Llevas tres semanas con esta tos. Tienes mocos constantemente. El invierno te deja inconsciente todos los años y tardas meses en recuperarte. Estos síntomas recurrentes no son inevitables. Simplemente indican que tu sistema inmunitario necesita atención.

Tu sistema inmunitario funciona como un ejército interno, compuesto por glóbulos blancos (leucocitos) y anticuerpos que patrullan constantemente tu cuerpo. Su misión: repeler virus, eliminar bacterias y neutralizar microorganismos patógenos antes de que puedan causar daños. Cuando este ejército se debilita, las infecciones se propagan, los resfriados persisten y aparece la fatiga.

¿La buena noticia? Puedes tomar medidas concretas para fortalecer tu sistema inmunitario con soluciones naturales y científicamente validadas. Aquí te explicamos cómo recuperar el control.

¿Por qué se debilita nuestro sistema inmunológico?

Mucha gente cree que la llegada del invierno es la única amenaza para el sistema inmunitario. Esta es una idea errónea muy común. La respuesta inmunitaria se ve atacada a diario, independientemente de la estación.

El estrés crónico es uno de los principales culpables. Cuando el cuerpo permanece en un estado de alerta constante, libera cortisol en exceso. Esta hormona, útil ante un peligro inmediato, se vuelve tóxica a largo plazo. Debilita la vigilancia de las células inmunitarias e interrumpe la producción de citocinas, las proteínas mensajeras que coordinan la respuesta del cuerpo a las infecciones.

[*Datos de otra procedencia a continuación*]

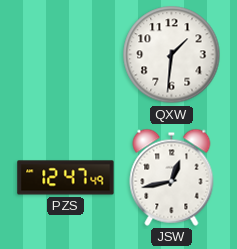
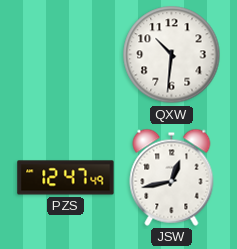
QXW: 1:31 -> 10:31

El aire frío y seco del invierno también juega en tu contra. Reseca y debilita las mucosas respiratorias, lo que facilita la entrada de virus en las vías respiratorias. La falta de luz solar reduce la síntesis de vitamina DEsencial para la activación de los linfocitos T. Los espacios confinados promueven la transmisión viral a través de las vías aéreas.

Una dieta desequilibrada, demasiado rica en azúcares refinados o pobre en nutrientes, también debilita la barrera intestinal. El tabaco irrita las vías respiratorias y reduce significativamente los niveles de vitamina C. El alcohol deshidrata el cuerpo y reduce la capacidad de los glóbulos blancos para combatir las infecciones.

Los tratamientos con antibióticos, aunque a veces son necesarios, alteran el microbiota intestinal humano. Este desequilibrio, llamado disbiosis, debilita directamente su capacidad para combatir microbios y patógenos.

Probióticos: fortaleciendo tu inmunidad desde el intestino

Aquí hay una estadística sorprendente: casi el 70% de tus células inmunitarias residen en el intestino. El intestino es la primera línea de defensa contra los microbios. Gracias a su microbiota, o flora intestinal, el intestino forma una barrera de defensa inmunitaria que a menudo se subestima.

La microbiota intestinal humana alberga miles de millones de bacterias. Algunas son beneficiosas, otras no tanto. El equilibrio entre estas poblaciones determina la salud. Los probióticos son esas famosas bacterias beneficiosas que mantienen este delicado equilibrio.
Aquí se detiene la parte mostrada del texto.